Her team guides clients through a phased rollout mapped over months or even years, depending on their goals, digital maturity, and budget. The result is a gradual, confident adoption of AI as a trusted long-term asset.

Chew helps clients diagnose their needs, aligns AI with business strategy, and then recommends the most suitable tools. “We don’t push products. We build systems,” she said. A tool-agnostic approach is rare and valuable. “A vendor may push their own solution, whether it fits or not. We design the system first, then find the right tools to match.”

Are You Ready for AI?

So how can a business tell if it’s ready for AI?

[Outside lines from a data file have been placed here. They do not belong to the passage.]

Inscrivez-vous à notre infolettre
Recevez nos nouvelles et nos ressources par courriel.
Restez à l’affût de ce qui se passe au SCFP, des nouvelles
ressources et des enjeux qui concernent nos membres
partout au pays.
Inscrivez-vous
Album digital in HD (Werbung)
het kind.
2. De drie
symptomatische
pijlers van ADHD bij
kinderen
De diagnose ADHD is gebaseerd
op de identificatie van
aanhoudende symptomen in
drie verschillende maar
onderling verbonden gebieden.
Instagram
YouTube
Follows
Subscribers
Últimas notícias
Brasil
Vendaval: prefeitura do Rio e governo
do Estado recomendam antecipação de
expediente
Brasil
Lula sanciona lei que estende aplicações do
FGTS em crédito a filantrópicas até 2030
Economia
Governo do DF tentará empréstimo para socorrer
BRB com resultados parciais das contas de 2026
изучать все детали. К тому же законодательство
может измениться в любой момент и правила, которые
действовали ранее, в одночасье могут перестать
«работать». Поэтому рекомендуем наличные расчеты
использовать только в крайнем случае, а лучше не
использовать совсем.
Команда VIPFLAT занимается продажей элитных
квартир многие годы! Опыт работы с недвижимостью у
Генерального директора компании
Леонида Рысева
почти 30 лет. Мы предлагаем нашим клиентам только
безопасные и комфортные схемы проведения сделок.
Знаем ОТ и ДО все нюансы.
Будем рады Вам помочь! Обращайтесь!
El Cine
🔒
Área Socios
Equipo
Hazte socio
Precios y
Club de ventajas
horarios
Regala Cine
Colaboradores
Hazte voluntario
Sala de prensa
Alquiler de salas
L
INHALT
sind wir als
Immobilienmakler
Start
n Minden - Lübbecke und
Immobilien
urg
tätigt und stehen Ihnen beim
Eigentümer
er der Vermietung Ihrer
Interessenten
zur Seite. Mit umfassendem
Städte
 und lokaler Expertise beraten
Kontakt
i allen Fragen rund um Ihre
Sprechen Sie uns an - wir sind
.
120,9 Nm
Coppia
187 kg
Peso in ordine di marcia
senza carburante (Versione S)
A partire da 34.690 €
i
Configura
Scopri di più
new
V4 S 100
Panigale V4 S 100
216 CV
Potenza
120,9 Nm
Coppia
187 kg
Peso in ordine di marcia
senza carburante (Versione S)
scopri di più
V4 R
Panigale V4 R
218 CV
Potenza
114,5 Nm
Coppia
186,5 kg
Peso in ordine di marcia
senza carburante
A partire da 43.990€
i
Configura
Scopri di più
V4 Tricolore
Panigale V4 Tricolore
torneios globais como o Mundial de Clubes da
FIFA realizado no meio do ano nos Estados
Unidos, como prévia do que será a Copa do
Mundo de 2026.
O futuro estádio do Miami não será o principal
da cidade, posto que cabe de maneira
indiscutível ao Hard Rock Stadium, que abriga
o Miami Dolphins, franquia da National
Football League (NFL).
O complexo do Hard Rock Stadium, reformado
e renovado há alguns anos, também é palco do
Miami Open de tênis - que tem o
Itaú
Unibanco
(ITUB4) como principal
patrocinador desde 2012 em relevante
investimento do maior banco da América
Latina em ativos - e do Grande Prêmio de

“Ask yourself: Are you using AI strategically?” Chew quizzed. Signs of readiness include asking better questions such as, How can AI enhance productivity?, How can it drive revenue?, What’s our five-year roadmap?

“Businesses that ask these questions are ready for transformation.” But she emphasises that readiness starts at the top. “Leaders don’t need to code,” she said. “But they must understand what AI is and what it can do. If they don’t lead the transformation, no one else will.”

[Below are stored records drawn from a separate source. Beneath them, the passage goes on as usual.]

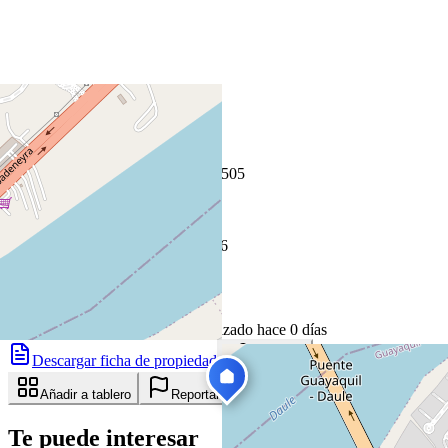
+
−
Leaflet
|
©
OpenStreetMap
Coordenadas:
-2.049427
,
-79.914505
Cómo llegar
Publicado 15 de mayo de 2026
25
visitas
15 de mayo de 2026
83
días en el mercado
· actualizado hace 0 días
Descargar ficha de propiedad
Compartir
Añadir a tablero
Reportar anuncio
Te puede interesar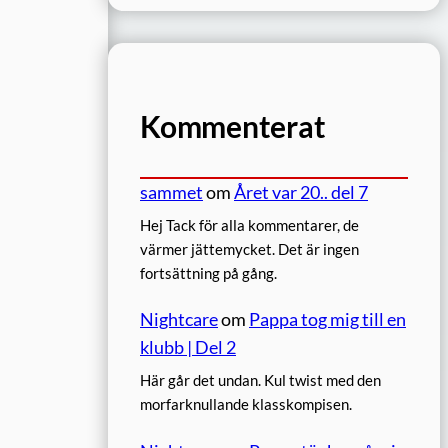
Kommenterat
sammet
om
Året var 20.. del 7
Hej Tack för alla kommentarer, de
värmer jättemycket. Det är ingen
fortsättning på gång.
Nightcare
om
Pappa tog mig till en
klubb | Del 2
Här går det undan. Kul twist med den
morfarknullande klasskompisen.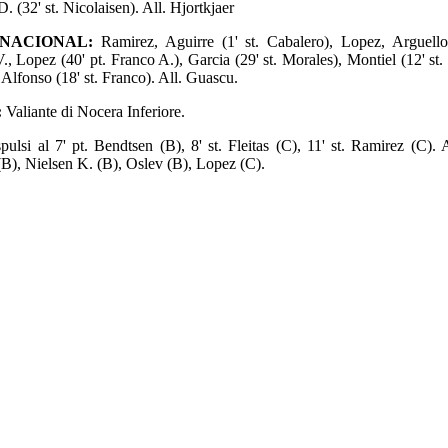
. (32' st. Nicolaisen). All. Hjortkjaer
NACIONAL:
Ramirez, Aguirre (1' st. Cabalero), Lopez, Arguello,
., Lopez (40' pt. Franco A.), Garcia (29' st. Morales), Montiel (12' st.
 Alfonso (18' st. Franco). All. Guascu.
:
Valiante di Nocera Inferiore.
pulsi al 7' pt. Bendtsen (B), 8' st. Fleitas (C), 11' st. Ramirez (C).
B), Nielsen K. (B), Oslev (B), Lopez (C).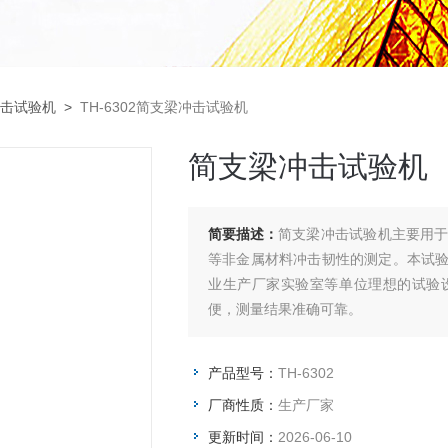
击试验机
>
TH-6302简支梁冲击试验机
简支梁冲击试验机
简要描述：
简支梁冲击试验机主要用
等非金属材料冲击韧性的测定。本试
业生产厂家实验室等单位理想的试验
便，测量结果准确可靠。
产品型号：
TH-6302
厂商性质：
生产厂家
更新时间：
2026-06-10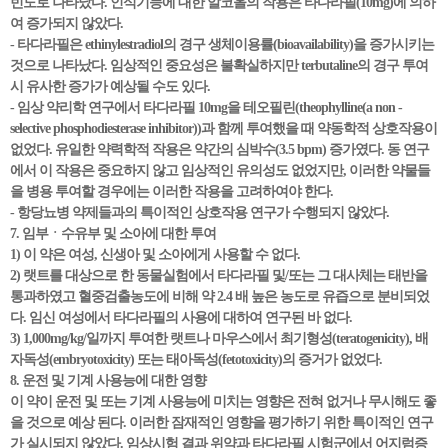
빈도로 나타났다. 인식기능에 대한 알코올의 작용은 타다라필(10mg)에 의하
여 증가되지 않았다.
- 타다라필은 ethinylestradiol의 경구 생체이용률(bioavailability)을 증가시키는
것으로 나타났다. 임상적인 중요성은 불확실하지만 terbutaline의 경구 투여
시 유사한 증가가 예상될 수도 있다.
- 임상 약리학 연구에서 타다라필 10mg을 테오필린(theophylline(a non -
selective phosphodiesterase inhibitor))과 함께 투여했을 때 약동학적 상호작용이
없었다. 유일한 약력학적 작용은 약간의 심박수(3.5 bpm) 증가였다. 동 연구
에서 이 작용은 중요하지 않고 임상적인 유의성도 없었지만, 이러한 약물들
을 병용 투여할 경우에는 이러한 작용을 고려하여야 한다.
- 항당뇨병 약제들과의 특이적인 상호작용 연구가 수행되지 않았다.
7. 임부ㆍ수유부 및 소아에 대한 투여
1) 이 약은 여성, 신생아 및 소아에게 사용할 수 없다.
2) 랫트를 대상으로 한 동물실험에서 타다라필 및/또는 그 대사체는 태반을
통과하였고 혈중검출농도에 비해 약 2.4 배 높은 농도로 유즙으로 분비되었
다. 임신 여성에서 타다라필의 사용에 대하여 연구된 바 없다.
3) 1,000mg/kg/일까지 투여한 랫트나 마우스에서 최기형성(teratogenicity), 배
자독성(embryotoxicity) 또는 태아독성(fetotoxicity)의 증거가 없었다.
8. 운전 및 기계 사용능에 대한 영향
이 약이 운전 및 또는 기계 사용능에 미치는 영향은 전혀 없거나 무시해도 좋
을 것으로 예상 된다. 이러한 잠재적인 영향을 평가하기 위한 특이적인 연구
가 실시되지 않았다. 임상시험 결과 위약과 타다라필 시험군에서 어지럼증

That leadership extends to building teams that understand AI, investing in ethical systems, and developing capabilities through people, process, and practice. 

The Window Is Now

Chew sees this moment as a turning point comparable to the early days of e-commerce or social media. “In the 90s, businesses that adopted e-commerce early became market leaders. Now it’s the same with AI,” she said. “Early adopters get the advantage.”

And for those who wait?

“They’ll still have to catch up eventually,” she said. “But they’ll miss the competitive edge and the revenue along the way.”